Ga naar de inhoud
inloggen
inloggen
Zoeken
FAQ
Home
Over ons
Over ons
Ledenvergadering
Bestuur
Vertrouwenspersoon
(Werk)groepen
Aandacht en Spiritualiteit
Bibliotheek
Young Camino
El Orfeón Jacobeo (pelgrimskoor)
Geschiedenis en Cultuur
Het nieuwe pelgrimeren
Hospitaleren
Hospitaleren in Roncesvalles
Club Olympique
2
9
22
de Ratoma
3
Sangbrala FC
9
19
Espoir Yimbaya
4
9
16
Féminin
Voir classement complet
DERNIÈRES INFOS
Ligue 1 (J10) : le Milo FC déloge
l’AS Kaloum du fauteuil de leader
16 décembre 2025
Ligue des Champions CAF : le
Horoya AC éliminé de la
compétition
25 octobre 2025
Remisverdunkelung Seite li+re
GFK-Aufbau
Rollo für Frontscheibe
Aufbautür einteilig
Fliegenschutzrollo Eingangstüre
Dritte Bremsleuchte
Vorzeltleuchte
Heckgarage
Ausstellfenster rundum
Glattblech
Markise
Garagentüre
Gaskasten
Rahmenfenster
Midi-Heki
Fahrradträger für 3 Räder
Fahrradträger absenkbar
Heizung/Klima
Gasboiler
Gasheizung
* * *
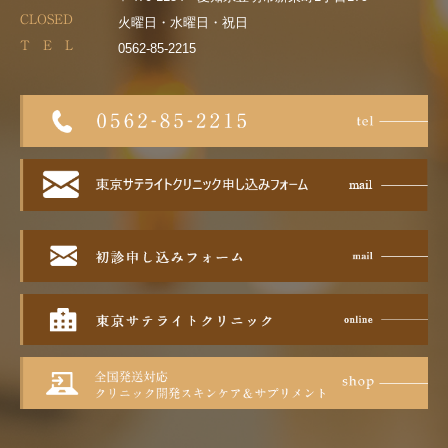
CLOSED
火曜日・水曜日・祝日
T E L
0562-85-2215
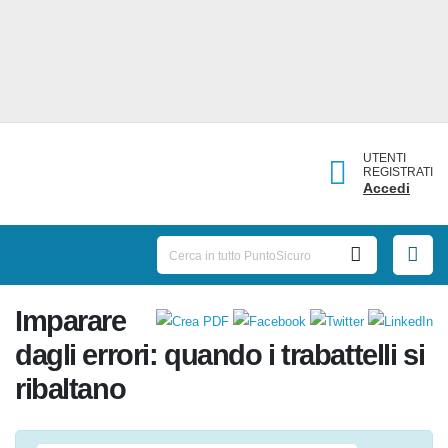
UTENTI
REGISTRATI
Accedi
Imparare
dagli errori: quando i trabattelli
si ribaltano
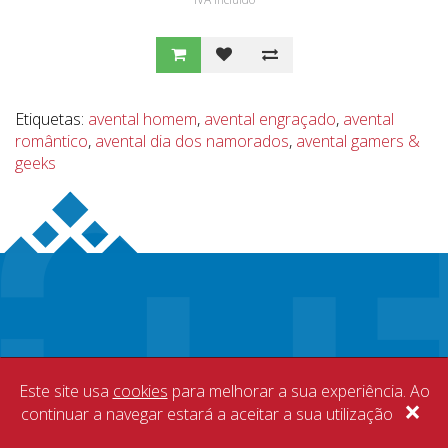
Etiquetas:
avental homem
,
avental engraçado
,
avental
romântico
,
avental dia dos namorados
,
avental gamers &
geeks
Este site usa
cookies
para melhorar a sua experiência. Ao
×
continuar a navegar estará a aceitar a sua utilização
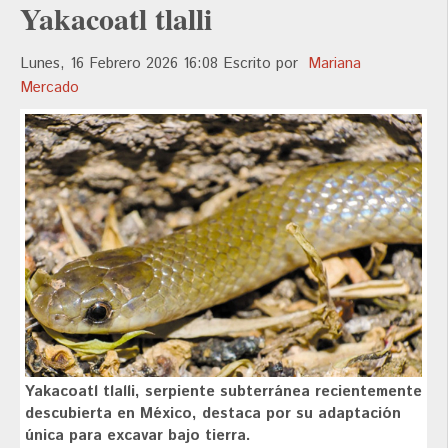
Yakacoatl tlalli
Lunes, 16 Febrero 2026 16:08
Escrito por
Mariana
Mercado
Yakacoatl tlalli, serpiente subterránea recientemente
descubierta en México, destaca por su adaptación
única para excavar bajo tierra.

**TASK OBJECTIVE:** A single number is needed: the count of lines in the records that include "Yakacoatl".

**WRITTEN REPLY:** 2